Hi @mehalrathod
This sort of performance regression in Databricks (especially for overwrite) is usually caused by one or more of the following:
Common Causes of Overwrite Slowness
1. Delta Table History or File Explosion
- If the target table is a Delta table, check if the number of files/versions has grown significantly.
- Over time, Delta tables accumulate many small files, especially if OPTIMIZE and VACUUM haven't been run regularly.

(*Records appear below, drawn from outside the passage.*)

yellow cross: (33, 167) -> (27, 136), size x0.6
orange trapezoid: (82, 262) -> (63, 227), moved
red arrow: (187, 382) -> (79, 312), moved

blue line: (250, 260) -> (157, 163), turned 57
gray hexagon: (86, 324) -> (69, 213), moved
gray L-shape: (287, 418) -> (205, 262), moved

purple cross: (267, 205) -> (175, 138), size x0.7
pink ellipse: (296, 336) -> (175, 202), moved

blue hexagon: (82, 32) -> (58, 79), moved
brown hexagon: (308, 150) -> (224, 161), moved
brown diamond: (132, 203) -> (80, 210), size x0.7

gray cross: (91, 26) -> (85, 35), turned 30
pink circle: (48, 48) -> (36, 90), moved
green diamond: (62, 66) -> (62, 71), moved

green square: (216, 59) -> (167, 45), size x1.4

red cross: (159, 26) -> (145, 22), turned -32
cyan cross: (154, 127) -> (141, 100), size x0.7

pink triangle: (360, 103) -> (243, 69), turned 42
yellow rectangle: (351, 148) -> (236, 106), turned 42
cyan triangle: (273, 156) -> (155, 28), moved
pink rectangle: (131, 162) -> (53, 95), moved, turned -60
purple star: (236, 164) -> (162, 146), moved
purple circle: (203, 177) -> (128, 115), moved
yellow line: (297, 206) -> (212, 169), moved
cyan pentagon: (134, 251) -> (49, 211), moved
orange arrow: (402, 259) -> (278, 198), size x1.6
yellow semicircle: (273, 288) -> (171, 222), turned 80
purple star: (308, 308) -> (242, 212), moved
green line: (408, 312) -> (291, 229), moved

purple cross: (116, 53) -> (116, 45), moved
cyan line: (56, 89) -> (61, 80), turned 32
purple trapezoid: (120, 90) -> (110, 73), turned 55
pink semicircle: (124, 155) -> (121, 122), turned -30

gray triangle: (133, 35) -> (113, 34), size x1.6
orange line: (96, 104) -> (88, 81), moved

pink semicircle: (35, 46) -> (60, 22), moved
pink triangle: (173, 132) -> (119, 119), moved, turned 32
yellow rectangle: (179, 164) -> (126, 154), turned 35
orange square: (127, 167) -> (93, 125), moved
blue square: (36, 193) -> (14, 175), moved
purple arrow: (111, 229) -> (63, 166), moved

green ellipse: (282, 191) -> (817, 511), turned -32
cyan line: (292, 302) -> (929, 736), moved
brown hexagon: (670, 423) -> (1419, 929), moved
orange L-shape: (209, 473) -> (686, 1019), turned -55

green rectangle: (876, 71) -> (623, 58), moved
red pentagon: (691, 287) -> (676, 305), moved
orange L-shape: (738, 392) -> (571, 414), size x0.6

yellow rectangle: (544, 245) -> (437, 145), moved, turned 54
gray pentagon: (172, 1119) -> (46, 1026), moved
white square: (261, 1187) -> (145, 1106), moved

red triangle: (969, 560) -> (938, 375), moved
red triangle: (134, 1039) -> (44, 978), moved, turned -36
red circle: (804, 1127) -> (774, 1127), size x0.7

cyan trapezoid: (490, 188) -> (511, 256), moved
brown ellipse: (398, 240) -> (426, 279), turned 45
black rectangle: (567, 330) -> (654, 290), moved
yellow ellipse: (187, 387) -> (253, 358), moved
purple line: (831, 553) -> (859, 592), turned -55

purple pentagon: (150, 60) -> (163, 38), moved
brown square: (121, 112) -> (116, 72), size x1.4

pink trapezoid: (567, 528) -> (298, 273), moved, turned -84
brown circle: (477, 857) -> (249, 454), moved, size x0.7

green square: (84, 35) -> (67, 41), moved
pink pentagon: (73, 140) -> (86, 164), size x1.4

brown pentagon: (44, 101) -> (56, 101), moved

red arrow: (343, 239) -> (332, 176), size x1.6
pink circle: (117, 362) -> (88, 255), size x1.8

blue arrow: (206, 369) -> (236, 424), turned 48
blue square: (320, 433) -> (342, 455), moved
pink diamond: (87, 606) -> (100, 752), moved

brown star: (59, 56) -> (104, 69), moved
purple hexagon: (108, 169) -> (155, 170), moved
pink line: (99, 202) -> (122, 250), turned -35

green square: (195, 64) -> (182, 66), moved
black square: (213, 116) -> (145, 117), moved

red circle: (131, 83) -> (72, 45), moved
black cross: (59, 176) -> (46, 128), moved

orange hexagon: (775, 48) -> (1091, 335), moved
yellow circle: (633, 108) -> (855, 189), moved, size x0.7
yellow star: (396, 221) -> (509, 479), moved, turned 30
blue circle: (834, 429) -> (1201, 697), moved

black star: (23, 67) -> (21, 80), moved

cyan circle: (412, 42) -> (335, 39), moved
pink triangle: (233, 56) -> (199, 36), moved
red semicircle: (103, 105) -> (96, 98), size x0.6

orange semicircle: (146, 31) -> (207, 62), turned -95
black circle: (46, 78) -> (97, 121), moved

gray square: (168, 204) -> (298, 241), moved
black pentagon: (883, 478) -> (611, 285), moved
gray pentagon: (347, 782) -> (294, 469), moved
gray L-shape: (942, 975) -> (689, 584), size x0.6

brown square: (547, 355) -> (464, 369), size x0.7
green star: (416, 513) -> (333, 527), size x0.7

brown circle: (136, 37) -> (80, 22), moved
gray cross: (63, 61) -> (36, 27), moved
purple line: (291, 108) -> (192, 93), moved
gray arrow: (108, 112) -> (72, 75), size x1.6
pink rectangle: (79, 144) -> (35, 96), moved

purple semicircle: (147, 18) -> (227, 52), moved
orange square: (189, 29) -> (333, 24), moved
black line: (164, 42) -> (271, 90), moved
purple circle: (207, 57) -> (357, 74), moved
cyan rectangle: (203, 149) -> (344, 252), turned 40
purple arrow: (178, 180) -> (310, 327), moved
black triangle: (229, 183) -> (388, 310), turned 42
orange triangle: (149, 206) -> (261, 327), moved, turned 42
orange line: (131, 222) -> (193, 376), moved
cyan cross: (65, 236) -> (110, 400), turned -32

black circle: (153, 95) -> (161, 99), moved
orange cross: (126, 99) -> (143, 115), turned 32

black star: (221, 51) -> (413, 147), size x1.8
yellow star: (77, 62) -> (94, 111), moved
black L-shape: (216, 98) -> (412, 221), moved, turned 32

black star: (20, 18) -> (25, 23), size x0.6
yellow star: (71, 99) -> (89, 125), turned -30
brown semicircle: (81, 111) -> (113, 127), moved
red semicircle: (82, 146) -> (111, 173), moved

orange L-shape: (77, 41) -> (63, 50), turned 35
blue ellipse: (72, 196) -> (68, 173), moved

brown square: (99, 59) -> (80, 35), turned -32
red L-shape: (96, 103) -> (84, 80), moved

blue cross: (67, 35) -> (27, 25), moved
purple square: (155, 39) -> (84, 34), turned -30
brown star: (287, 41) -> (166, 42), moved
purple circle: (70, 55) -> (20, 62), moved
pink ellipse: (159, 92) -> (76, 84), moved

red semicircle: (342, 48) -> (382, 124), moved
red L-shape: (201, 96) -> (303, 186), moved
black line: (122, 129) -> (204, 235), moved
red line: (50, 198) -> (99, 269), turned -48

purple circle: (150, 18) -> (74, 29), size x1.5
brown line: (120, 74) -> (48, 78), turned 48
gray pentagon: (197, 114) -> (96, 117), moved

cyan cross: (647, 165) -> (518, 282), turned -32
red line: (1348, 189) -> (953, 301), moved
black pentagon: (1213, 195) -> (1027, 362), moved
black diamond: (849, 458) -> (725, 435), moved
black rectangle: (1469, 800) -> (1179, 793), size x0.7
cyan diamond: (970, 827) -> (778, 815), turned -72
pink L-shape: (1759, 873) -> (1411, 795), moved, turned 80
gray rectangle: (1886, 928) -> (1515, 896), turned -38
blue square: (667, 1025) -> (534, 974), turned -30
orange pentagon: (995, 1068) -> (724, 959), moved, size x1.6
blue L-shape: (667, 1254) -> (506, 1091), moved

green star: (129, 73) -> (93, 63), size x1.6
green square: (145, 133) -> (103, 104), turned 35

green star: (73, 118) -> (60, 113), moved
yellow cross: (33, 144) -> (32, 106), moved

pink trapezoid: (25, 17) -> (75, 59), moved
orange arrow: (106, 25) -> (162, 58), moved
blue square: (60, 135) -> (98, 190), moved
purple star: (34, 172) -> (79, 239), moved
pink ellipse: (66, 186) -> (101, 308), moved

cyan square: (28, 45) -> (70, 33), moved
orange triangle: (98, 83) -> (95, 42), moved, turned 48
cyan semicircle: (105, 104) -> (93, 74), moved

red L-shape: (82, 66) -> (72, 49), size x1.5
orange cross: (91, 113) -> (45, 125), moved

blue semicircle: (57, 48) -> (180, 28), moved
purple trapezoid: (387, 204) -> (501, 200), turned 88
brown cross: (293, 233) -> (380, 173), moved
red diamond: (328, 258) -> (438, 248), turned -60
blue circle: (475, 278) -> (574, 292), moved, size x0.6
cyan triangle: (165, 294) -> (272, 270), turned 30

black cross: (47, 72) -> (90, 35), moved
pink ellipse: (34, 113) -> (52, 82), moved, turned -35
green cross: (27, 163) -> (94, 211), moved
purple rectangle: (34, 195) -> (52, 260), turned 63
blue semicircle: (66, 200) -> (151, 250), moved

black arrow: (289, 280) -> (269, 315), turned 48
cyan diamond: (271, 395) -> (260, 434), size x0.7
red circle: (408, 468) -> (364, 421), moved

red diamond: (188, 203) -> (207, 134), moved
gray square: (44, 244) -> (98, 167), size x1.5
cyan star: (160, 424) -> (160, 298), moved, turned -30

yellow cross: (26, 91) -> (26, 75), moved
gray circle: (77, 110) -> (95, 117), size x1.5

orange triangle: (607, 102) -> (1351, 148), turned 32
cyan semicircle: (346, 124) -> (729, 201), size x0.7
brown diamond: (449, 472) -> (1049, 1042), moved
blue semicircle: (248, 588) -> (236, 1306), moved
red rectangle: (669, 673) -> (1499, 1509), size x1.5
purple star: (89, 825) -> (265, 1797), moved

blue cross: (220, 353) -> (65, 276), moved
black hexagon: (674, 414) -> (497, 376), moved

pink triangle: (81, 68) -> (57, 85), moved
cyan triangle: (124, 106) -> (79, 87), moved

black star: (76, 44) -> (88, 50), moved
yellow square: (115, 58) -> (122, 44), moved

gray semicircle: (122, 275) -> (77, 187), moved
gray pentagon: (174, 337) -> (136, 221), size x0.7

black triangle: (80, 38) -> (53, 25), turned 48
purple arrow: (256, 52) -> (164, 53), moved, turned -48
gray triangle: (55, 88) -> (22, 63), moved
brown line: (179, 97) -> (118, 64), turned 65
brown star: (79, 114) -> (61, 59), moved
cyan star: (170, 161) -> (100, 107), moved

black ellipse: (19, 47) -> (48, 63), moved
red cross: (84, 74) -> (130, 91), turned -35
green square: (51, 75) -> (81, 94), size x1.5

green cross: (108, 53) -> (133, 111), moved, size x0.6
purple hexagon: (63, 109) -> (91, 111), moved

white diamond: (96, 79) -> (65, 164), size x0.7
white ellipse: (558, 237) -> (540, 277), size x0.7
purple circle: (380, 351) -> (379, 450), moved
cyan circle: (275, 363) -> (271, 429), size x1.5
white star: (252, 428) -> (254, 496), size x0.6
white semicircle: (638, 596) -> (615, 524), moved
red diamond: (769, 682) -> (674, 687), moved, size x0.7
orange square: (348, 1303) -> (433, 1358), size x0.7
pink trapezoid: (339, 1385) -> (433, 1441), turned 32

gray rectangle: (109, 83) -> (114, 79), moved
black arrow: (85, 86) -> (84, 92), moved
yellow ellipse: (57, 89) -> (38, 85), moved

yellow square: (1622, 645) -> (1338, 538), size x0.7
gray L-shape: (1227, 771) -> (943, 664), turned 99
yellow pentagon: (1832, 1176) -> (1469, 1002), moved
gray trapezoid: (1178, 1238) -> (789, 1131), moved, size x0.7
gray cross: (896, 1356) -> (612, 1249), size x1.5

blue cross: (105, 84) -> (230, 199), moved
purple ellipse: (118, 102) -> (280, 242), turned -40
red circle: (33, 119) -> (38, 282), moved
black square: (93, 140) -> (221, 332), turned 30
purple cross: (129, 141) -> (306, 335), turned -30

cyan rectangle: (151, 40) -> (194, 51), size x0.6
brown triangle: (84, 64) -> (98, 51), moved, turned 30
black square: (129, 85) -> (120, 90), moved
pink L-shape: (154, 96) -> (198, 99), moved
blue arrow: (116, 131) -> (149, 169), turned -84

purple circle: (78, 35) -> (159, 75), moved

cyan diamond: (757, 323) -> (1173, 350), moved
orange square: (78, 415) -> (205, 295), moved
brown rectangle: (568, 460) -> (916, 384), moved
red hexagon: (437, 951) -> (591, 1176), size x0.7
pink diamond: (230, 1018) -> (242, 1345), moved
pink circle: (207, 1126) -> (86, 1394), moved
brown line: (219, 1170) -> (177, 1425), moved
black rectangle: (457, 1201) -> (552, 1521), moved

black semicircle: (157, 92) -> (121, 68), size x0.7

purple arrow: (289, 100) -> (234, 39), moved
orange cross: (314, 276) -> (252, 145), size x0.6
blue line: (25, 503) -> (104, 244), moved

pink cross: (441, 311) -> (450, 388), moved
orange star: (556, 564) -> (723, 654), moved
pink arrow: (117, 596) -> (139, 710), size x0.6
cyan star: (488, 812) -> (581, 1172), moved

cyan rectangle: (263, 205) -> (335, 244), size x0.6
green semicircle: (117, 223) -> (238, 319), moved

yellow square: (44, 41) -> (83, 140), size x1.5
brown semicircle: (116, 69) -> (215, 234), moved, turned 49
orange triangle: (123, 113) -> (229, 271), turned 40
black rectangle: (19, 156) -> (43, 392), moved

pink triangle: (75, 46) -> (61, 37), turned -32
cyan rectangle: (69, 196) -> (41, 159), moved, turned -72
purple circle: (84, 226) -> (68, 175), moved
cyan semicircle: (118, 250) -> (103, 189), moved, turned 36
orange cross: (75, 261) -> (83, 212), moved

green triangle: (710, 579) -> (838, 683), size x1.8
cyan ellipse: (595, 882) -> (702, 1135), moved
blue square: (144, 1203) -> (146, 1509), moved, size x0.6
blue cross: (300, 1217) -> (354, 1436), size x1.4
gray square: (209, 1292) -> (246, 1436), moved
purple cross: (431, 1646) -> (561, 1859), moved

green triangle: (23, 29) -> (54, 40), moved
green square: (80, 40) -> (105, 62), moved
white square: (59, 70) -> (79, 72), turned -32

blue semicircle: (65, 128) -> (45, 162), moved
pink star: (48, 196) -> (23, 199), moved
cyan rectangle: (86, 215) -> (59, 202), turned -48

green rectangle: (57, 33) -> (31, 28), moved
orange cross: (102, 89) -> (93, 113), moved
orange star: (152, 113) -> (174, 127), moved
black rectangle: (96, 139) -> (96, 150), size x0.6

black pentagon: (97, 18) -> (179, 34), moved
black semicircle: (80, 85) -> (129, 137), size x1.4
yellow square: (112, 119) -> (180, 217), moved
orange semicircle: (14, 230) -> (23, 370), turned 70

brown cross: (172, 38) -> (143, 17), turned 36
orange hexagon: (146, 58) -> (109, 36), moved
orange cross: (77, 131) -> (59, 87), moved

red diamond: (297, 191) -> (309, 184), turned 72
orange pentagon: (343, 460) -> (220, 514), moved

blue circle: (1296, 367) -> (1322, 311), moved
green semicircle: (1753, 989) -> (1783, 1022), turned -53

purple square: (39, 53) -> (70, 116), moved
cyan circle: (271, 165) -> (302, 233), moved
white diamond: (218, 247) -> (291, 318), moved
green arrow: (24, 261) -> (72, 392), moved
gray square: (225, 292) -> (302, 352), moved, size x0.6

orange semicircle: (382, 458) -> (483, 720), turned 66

- Overwrite may trigger file listing, conflict resolution, or transaction logs processing.
Check:
DESCRIBE HISTORY your_table_name;
Check the number of versions and look for high file count with:
spark.read.format("delta").load("/mnt/path/to/table").inputFiles().length
2. Partition Overwrite Behavior Change
- If you are overwriting a partitioned Delta table, and the overwrite mode changed from `dynamic` to `static`, it could result in writing all partitions, not just affected ones.
Confirm mode:
spark.conf.get("spark.sql.sources.partitionOverwriteMode")
Should be 'dynamic' for best performance
Set it explicitly:
spark.conf.set("spark.sql.sources.partitionOverwriteMode", "dynamic")
3. Compaction or OPTIMIZE Running Concurrently
- Check if any OPTIMIZE or ZORDER operations are running on the table in parallel (scheduled or manual).
- These operations can lock or block writes and make overwrites crawl or fail.
4. Concurrency or Lock Contention
Delta Lake uses optimistic concurrency control โ if another process is holding the lock or continuously modifying the table, your overwrite may be waiting.
ConcurrentAppendException
TransactionConflictException
Also check the _delta_log folder size and metadata load time.
5. Table Metadata or Schema Drift
Large schema evolution, column reorderings, or misalignment between the DF schema and table schema can cause Spark to do heavy metadata planning and validation, which adds time.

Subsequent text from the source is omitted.